• Your goal: One number is the whole answer: the tally of lines in the records that include the word "stránky".

• Records supplied:
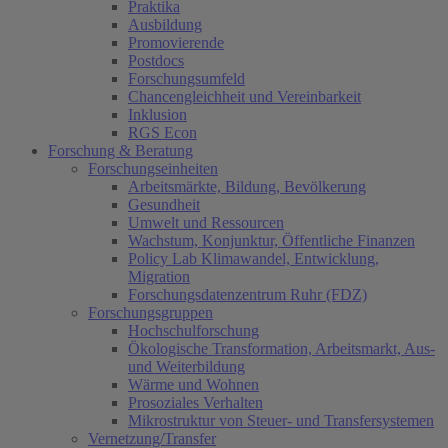
Praktika
Ausbildung
Promovierende
Postdocs
Forschungsumfeld
Chancengleichheit und Vereinbarkeit
Inklusion
RGS Econ
Forschung & Beratung
Forschungseinheiten
Arbeitsmärkte, Bildung, Bevölkerung
Gesundheit
Umwelt und Ressourcen
Wachstum, Konjunktur, Öffentliche Finanzen
Policy Lab Klimawandel, Entwicklung,
Migration
Forschungsdatenzentrum Ruhr (FDZ)
Forschungsgruppen
Hochschulforschung
Ökologische Transformation, Arbeitsmarkt, Aus-
und Weiterbildung
Wärme und Wohnen
Prosoziales Verhalten
Mikrostruktur von Steuer- und Transfersystemen
Vernetzung/Transfer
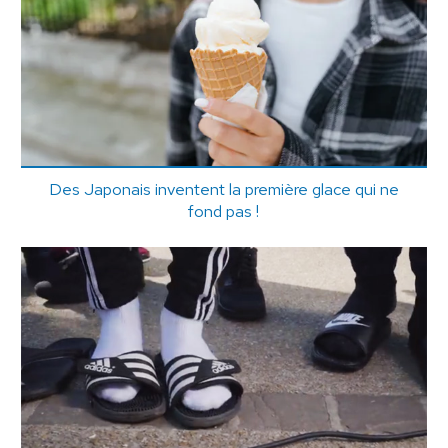
Des Japonais inventent la première glace qui ne
fond pas !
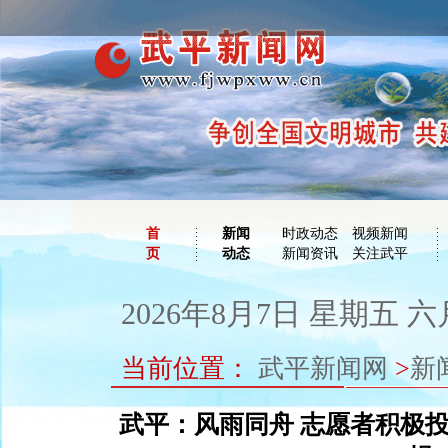
首
新闻
时政动态
视频新闻
页
动态
新闻资讯
关注武平
2026年8月7日 星期五 六
当前位置：
武平新闻网
>
新
武平：风雨同舟 志愿者积极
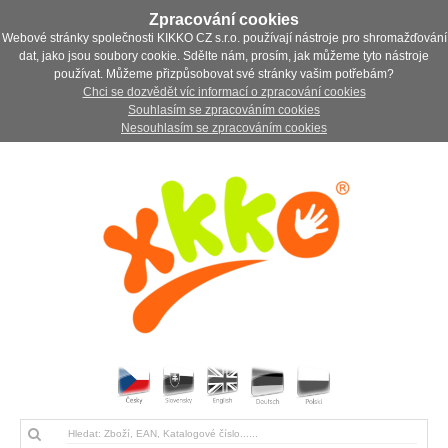
Zpracování cookies
Webové stránky společnosti KIKKO CZ s.r.o. používají nástroje pro shromažďování
dat, jako jsou soubory cookie. Sdělte nám, prosím, jak můžeme tyto nástroje
používat. Můžeme přizpůsobovat své stránky vašim potřebám?
Chci se dozvědět víc informací o zpracování cookies
Souhlasím se zpracováním cookies
Nesouhlasím se zpracováním cookies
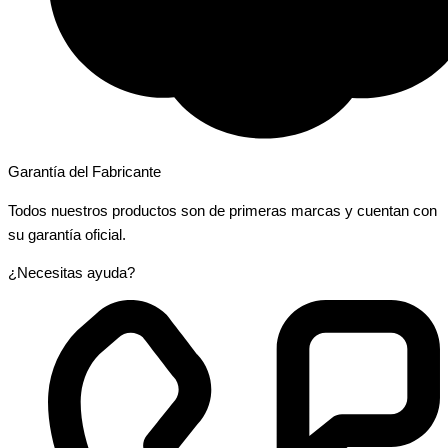
Garantía del Fabricante
Todos nuestros productos son de primeras marcas y cuentan con
su garantía oficial.
¿Necesitas ayuda?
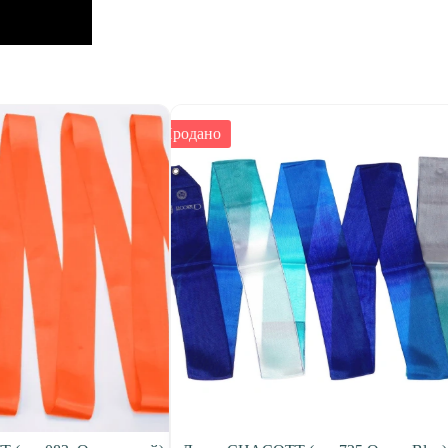
Продано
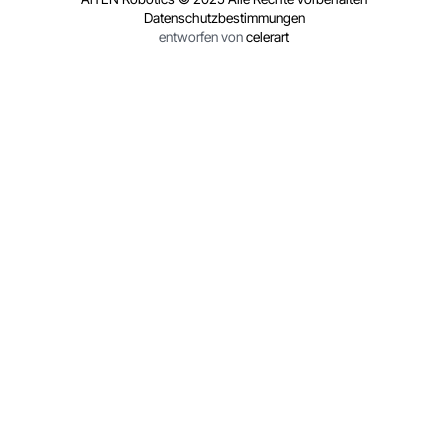
Datenschutzbestimmungen
entworfen von
celerart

• Response to the task: 2